Recently, three North American cable operators instituted metered billing programs for high-speed Internet. Phoenix-based CableOne and Calgary-based Shaw Communications have established new Internet tiers with different prices based on monthly data levels, following on the heels of AT&T, which began charging overage fees for DSL and U-verse Internet earlier this year. (For more, see Metered Broadband Requires Smart Back-Office).
Canada’s Rogers Communications has offered metered billing for several years. That operator didn’t seem to have any customer-relations problems with its billing policy, probably because Rogers also is a major wireless operator, and customers are accustomed to usage-based pricing for wireless services. Cable subscribers, on the other hand, are accustomed to "all you can eat" broadband, so switching to metered billing could stir a revolt. When Time Warner Cable attempted to deploy consumption-based billing in 2009, it quickly retracted that plan after getting hammered with bad publicity.
Gradually though, more MSOs are entering the metered-billing fray.
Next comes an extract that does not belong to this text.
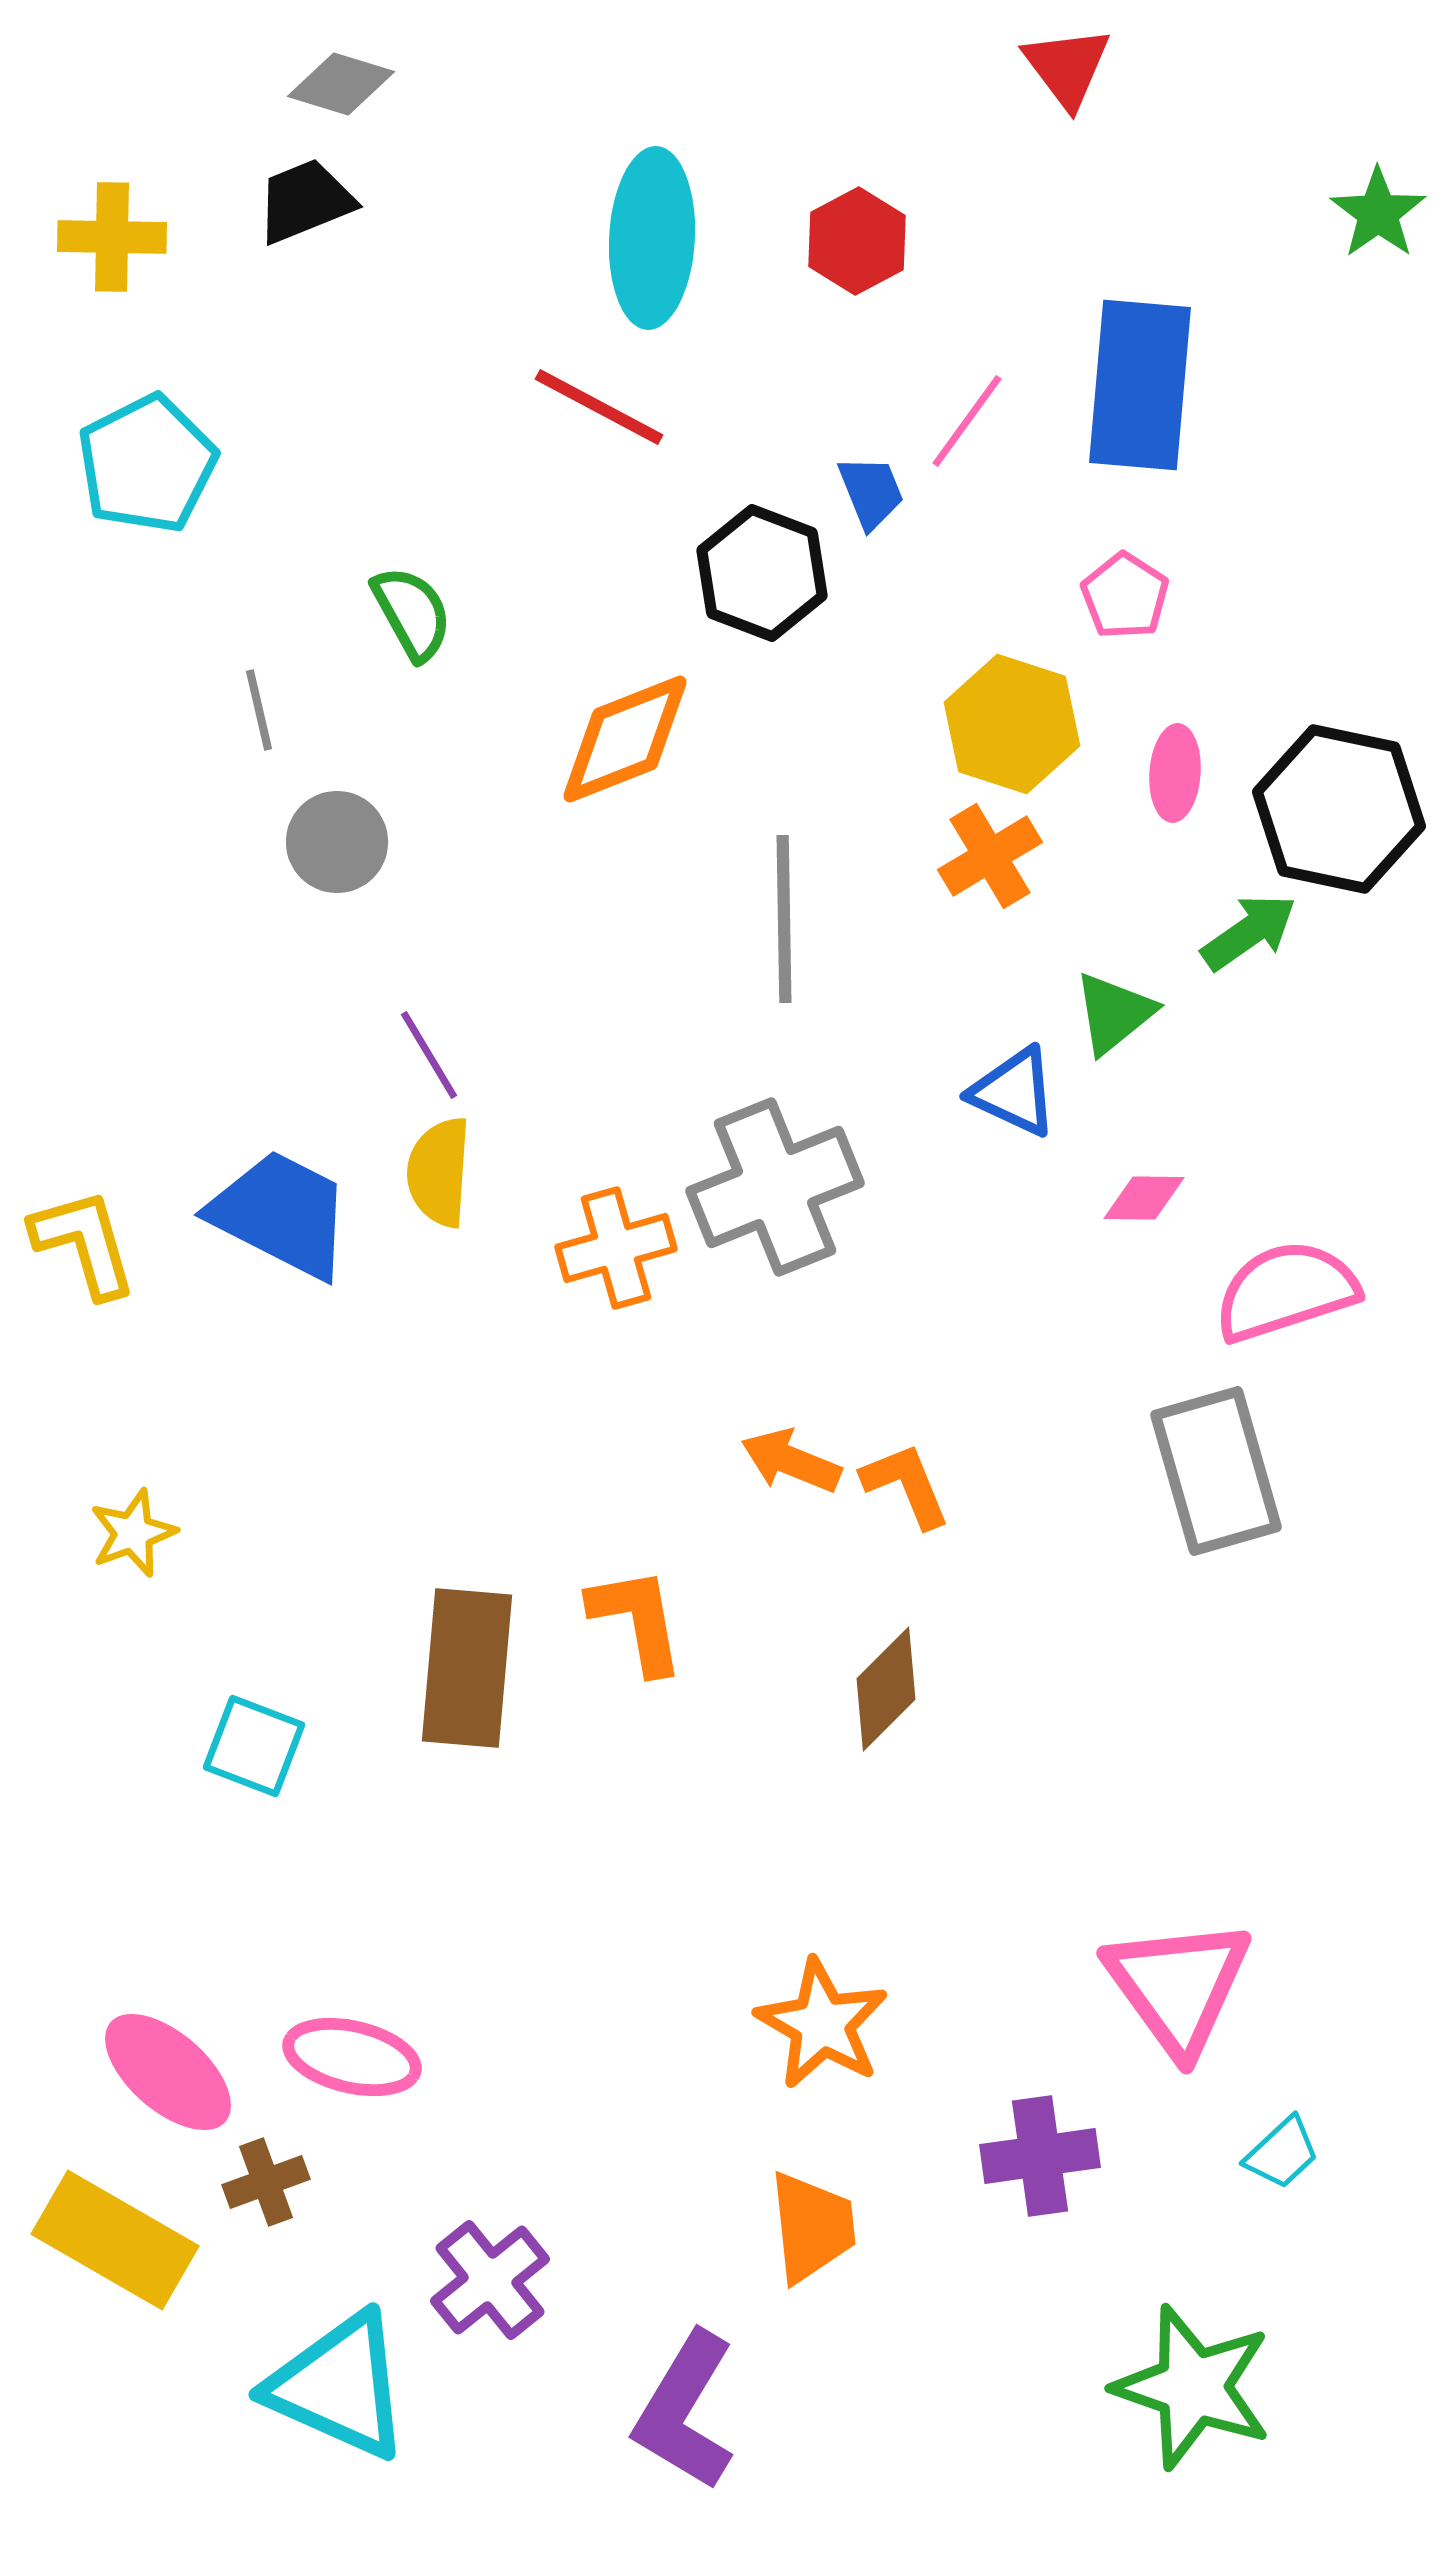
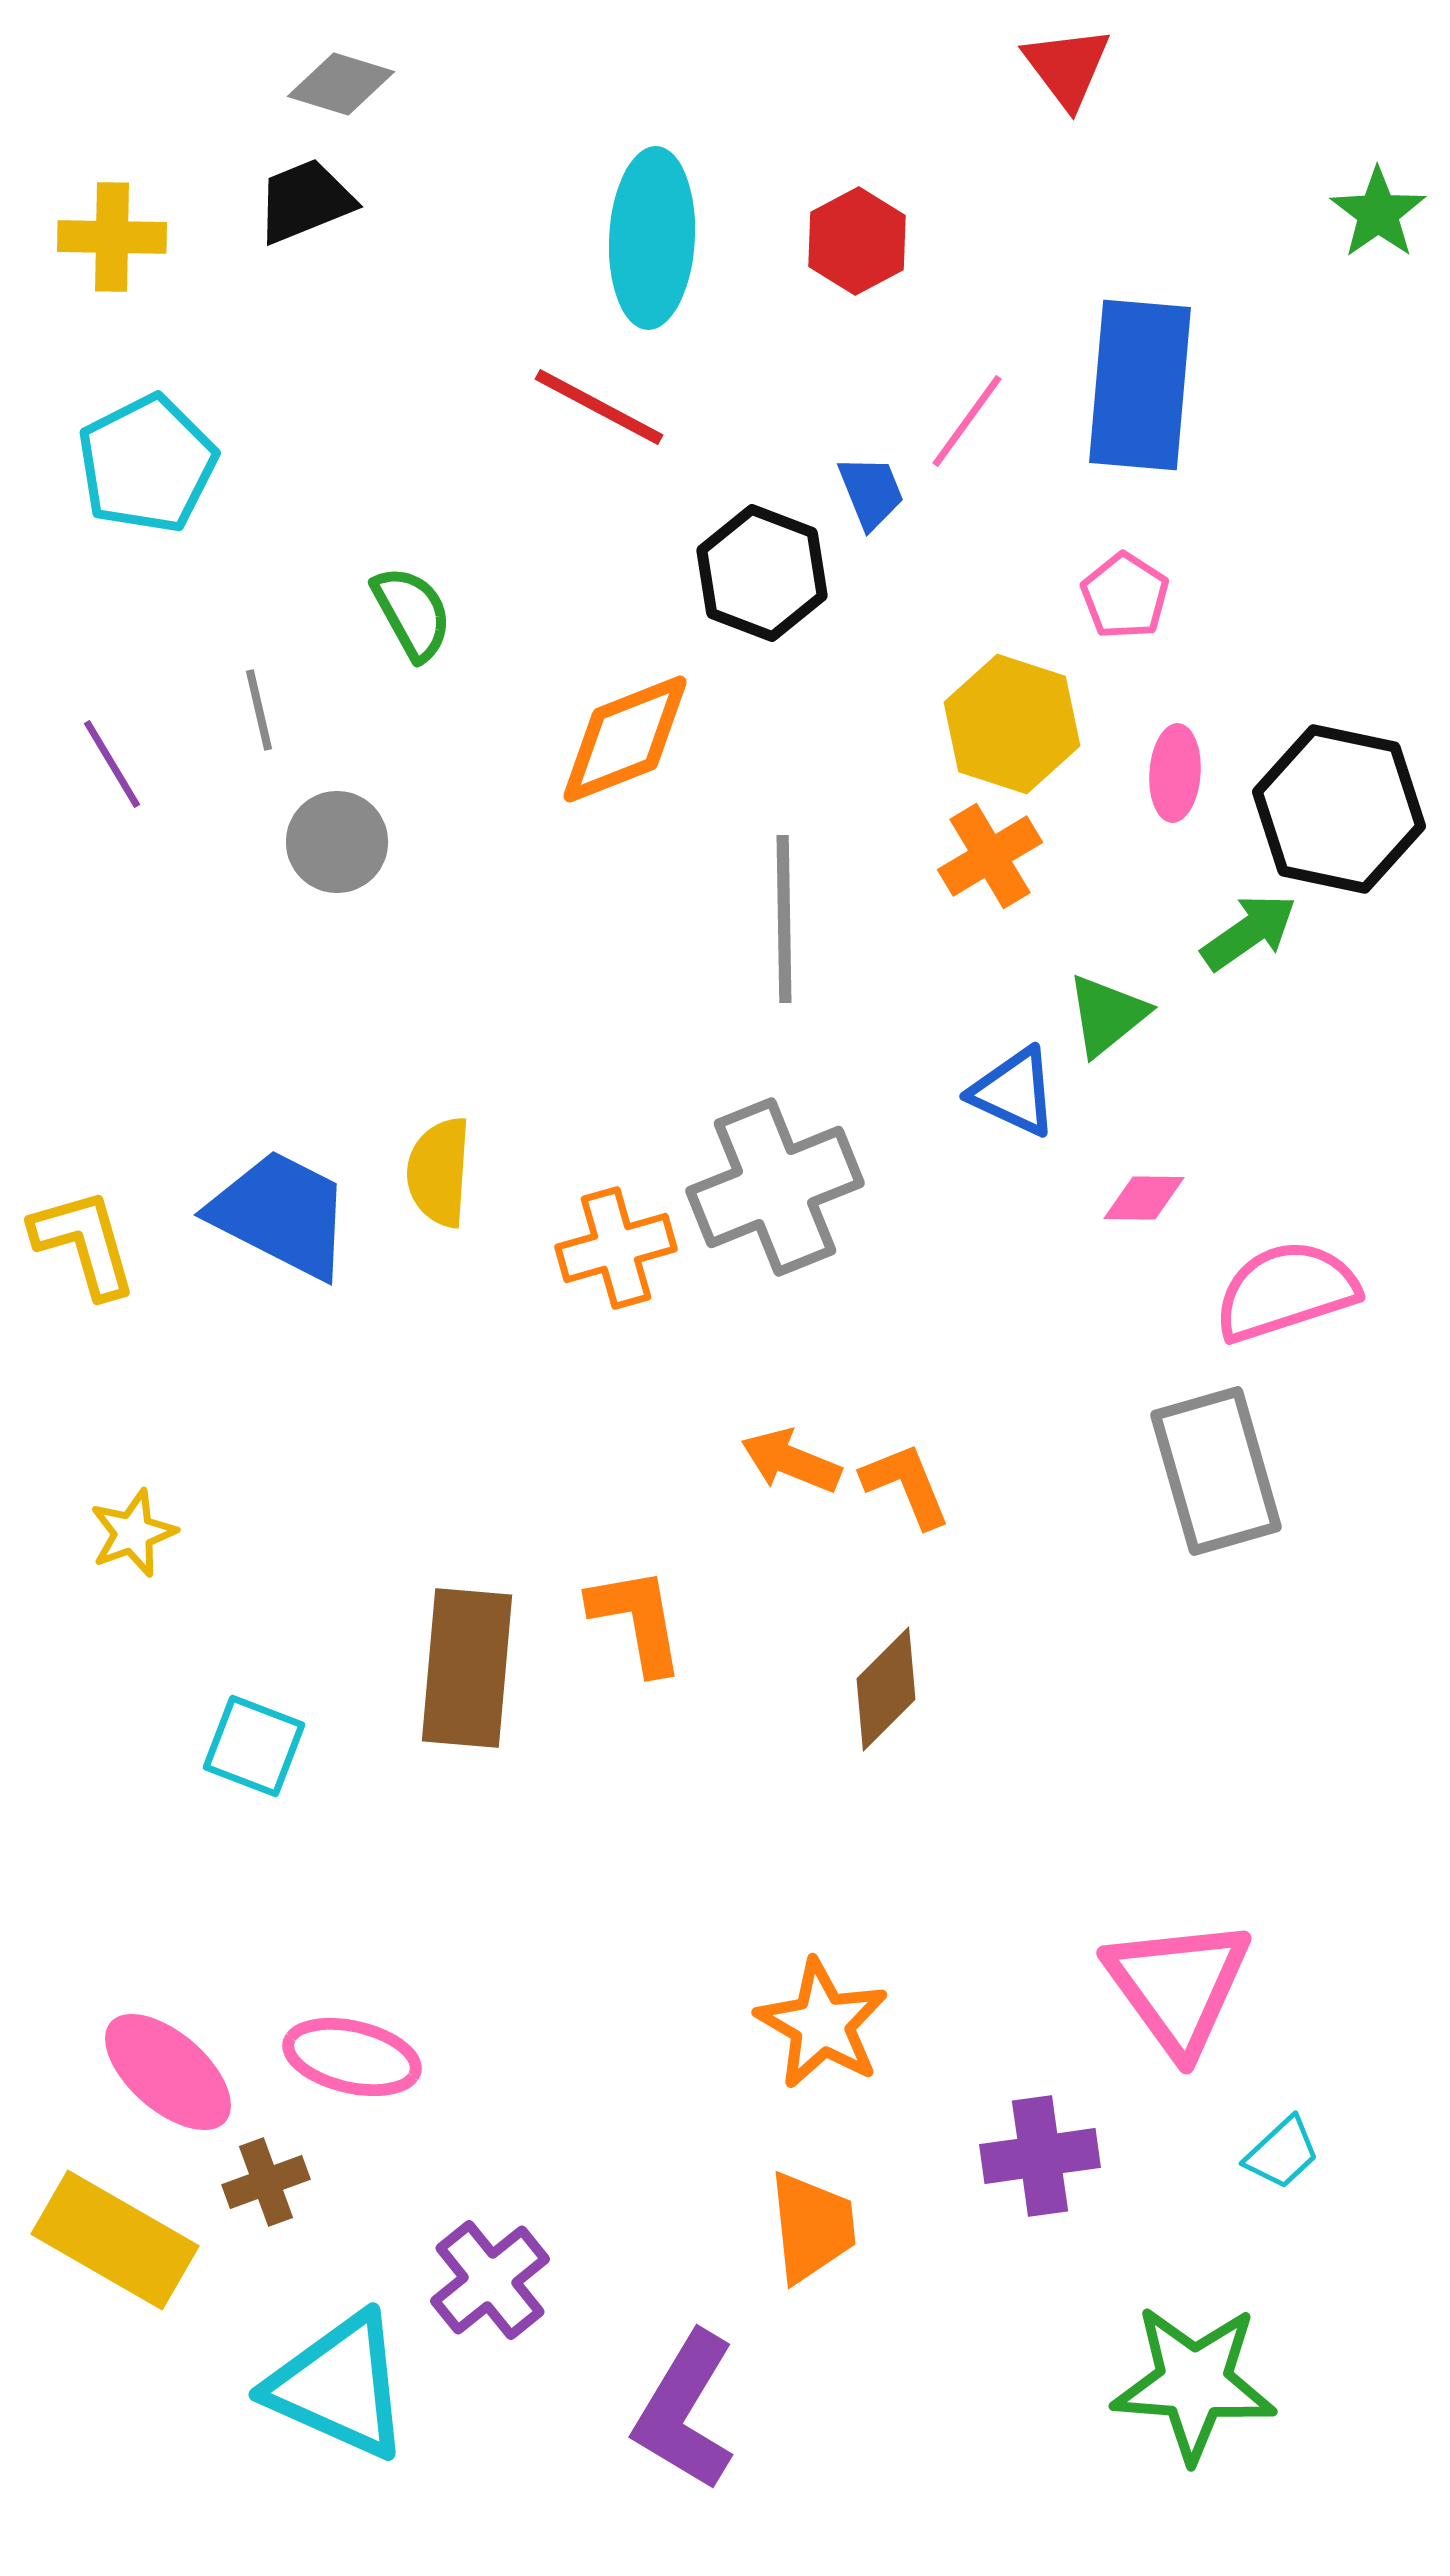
green triangle at (1114, 1013): moved 7 px left, 2 px down
purple line at (429, 1055): moved 317 px left, 291 px up
green star at (1193, 2387): moved 1 px right, 4 px up; rotated 15 degrees counterclockwise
What will this mean for cable engineering and operations?
According to some executives from IBB Consulting, metered billing is pretty easy for cable operators from a technical standpoint. The tricky part is pricing.
As far as counting bytes, Dan Dodson, a fellow at IBB, says the cable-modem termination system (CMTS) generates logs that can measure usage. Operators also can hire companies like Sandvine to measure traffic.
But pricing is a lot more complicated. "It (broadband) has been a simpler product up until now," says Dodson.
David Noonan, a consultant with IBB, adds, "U.S. MSOs are finding themselves in new territory. In the past, they only needed to maximize their profit for a limited set of products. Now the product portfolio has increased to several, and they need to understand relationships across the entire portfolio."
The first step is to understand how peak usage affects the high-speed data network.
"When you buy a CMTS and network, you’re buying capacity," notes Dodson. "Capacity only matters when you reach that capacity, and you only reach that capacity at peak. Peak usage is what drives the cost of cable networks."
According to IBB, heavy users aren’t necessarily the heaviest peak users.
"Heavy users are downloading stuff all the time," explains Dodson, "but consumption doesn’t necessarily drive costs. If a subscriber consumes all his bytes in the morning, who cares? You could add lower-priced customers that don’t add any costs. But operators could accidentally offer up tiers that require them to upgrade their infrastructure."
The bottom line is that when people think of usage-based billing, they usually think of caps and overages. But there are some profit opportunities at the lower end of the scale. Such cable operators as Shaw and Cable One may garner some new (and likely young and desirable) subscribers by targeting people who aren’t heavy data users – offering them lower-priced Internet tiers.